- PROBLEM TO WORK ON -
Set down exactly the lines in the records below that run from the line with "For every named" to the line with "www.fve.ch (51, 904)", inclusive, and nothing more.

- RECORDS TO USE -
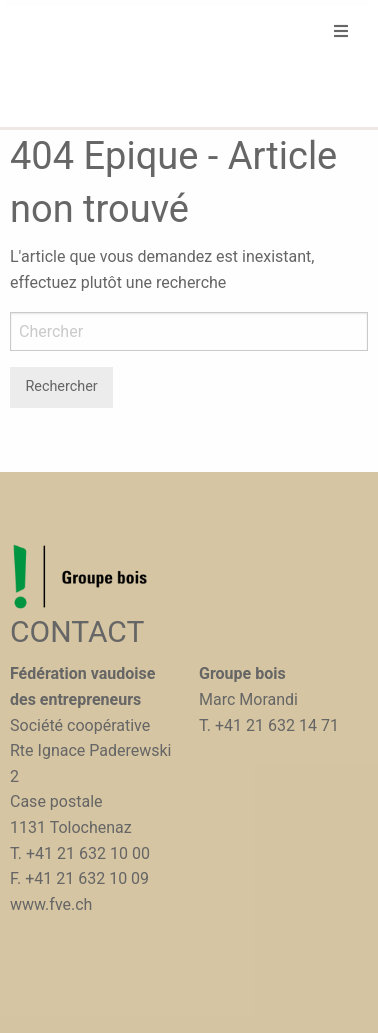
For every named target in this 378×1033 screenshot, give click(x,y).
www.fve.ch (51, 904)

==

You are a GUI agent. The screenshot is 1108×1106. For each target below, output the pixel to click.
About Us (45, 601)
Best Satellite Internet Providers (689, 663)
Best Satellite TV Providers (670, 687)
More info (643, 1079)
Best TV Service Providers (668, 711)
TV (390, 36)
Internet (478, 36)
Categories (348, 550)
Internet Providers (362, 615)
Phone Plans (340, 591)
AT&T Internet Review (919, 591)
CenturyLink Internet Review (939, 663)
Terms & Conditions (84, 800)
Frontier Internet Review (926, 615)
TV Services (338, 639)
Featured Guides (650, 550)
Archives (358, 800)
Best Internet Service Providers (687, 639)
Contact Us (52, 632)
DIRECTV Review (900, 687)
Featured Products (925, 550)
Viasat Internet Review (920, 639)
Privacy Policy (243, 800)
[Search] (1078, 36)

- SOLUTION FOR THIS EXERCISE -
For every named target in this 378×1033 screenshot, give click(x,y).
www.fve.ch (51, 904)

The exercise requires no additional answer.